Stored data:
◇ ◇ ◇ ◇
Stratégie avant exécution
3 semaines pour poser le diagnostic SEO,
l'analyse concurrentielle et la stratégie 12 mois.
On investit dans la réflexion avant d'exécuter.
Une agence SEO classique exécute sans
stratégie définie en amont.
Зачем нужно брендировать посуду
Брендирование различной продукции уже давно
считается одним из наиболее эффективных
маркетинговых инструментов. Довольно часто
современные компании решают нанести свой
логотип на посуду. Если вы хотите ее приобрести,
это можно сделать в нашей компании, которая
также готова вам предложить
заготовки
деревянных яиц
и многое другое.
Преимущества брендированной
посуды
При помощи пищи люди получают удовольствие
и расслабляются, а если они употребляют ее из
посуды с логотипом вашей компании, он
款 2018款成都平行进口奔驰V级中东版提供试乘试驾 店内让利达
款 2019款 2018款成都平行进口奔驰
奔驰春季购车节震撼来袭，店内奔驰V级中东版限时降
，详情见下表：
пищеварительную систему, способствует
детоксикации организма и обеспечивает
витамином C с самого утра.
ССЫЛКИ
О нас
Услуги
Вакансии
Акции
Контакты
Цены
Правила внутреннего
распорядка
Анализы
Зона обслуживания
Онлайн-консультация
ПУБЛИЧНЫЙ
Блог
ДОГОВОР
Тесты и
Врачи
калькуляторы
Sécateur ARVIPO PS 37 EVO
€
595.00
◇ ◇ ◇ ◇
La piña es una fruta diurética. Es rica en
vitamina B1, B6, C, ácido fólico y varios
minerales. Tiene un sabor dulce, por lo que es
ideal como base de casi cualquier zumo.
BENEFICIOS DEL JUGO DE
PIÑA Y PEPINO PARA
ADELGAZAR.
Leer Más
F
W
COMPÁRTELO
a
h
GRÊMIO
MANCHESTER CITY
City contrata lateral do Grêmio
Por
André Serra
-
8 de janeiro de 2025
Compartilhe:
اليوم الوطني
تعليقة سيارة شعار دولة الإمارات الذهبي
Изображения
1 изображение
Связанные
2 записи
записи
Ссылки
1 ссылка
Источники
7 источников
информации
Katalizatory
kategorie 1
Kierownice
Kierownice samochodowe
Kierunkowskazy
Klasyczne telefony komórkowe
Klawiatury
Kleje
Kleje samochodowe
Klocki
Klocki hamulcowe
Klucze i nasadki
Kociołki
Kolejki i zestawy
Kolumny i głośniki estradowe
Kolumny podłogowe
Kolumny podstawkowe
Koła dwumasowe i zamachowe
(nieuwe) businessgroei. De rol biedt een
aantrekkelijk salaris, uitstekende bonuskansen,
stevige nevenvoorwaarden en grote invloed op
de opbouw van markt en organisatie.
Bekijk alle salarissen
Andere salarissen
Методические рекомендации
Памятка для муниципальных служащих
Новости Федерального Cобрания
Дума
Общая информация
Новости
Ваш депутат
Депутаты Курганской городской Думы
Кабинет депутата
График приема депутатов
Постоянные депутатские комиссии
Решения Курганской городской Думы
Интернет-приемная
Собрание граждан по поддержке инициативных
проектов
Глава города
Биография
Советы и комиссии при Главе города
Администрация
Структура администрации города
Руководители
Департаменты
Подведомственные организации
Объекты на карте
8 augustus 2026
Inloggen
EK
◇ ◇ ◇ ◇
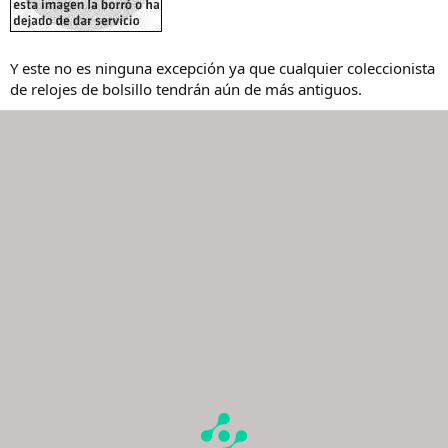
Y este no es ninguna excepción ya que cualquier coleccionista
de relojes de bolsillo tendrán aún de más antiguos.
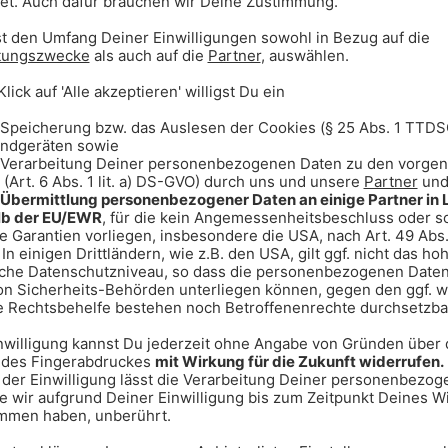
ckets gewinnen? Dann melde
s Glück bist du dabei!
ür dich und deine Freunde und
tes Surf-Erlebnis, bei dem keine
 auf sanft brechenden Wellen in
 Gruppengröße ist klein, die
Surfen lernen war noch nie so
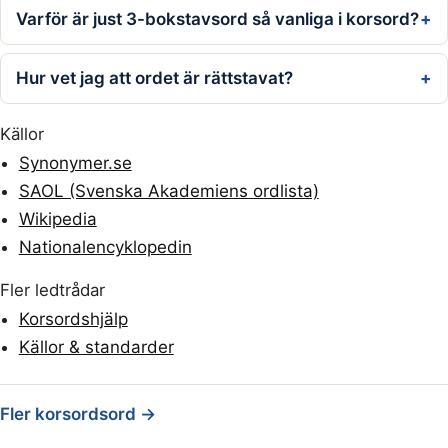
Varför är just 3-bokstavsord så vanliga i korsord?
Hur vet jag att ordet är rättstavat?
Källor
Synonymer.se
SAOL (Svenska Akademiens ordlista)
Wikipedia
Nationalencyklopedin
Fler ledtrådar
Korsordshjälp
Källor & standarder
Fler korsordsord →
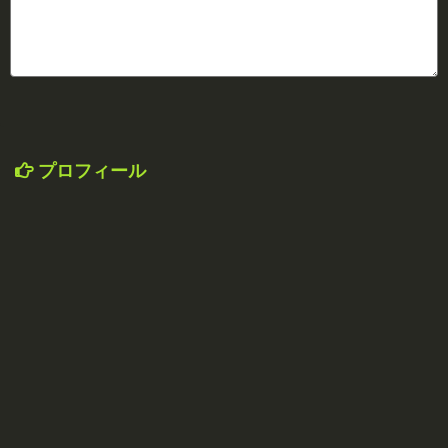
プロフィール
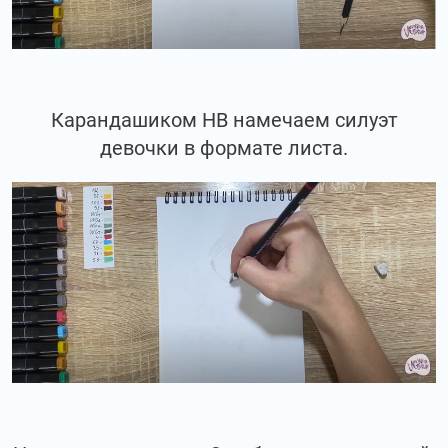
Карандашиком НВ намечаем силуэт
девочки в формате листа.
◇ ◇ ◇ ◇
▶ [Goal of the exercise]: Once you reach the line with "André Serra" in the data above, copy it and every line after it exactly, up to and including the line with "Kolejki i zestawy".

▶ [Solved exercise]:
André Serra
-
8 de janeiro de 2025
Compartilhe:
اليوم الوطني
تعليقة سيارة شعار دولة الإمارات الذهبي
Изображения
1 изображение
Связанные
2 записи
записи
Ссылки
1 ссылка
Источники
7 источников
информации
Katalizatory
kategorie 1
Kierownice
Kierownice samochodowe
Kierunkowskazy
Klasyczne telefony komórkowe
Klawiatury
Kleje
Kleje samochodowe
Klocki
Klocki hamulcowe
Klucze i nasadki
Kociołki
Kolejki i zestawy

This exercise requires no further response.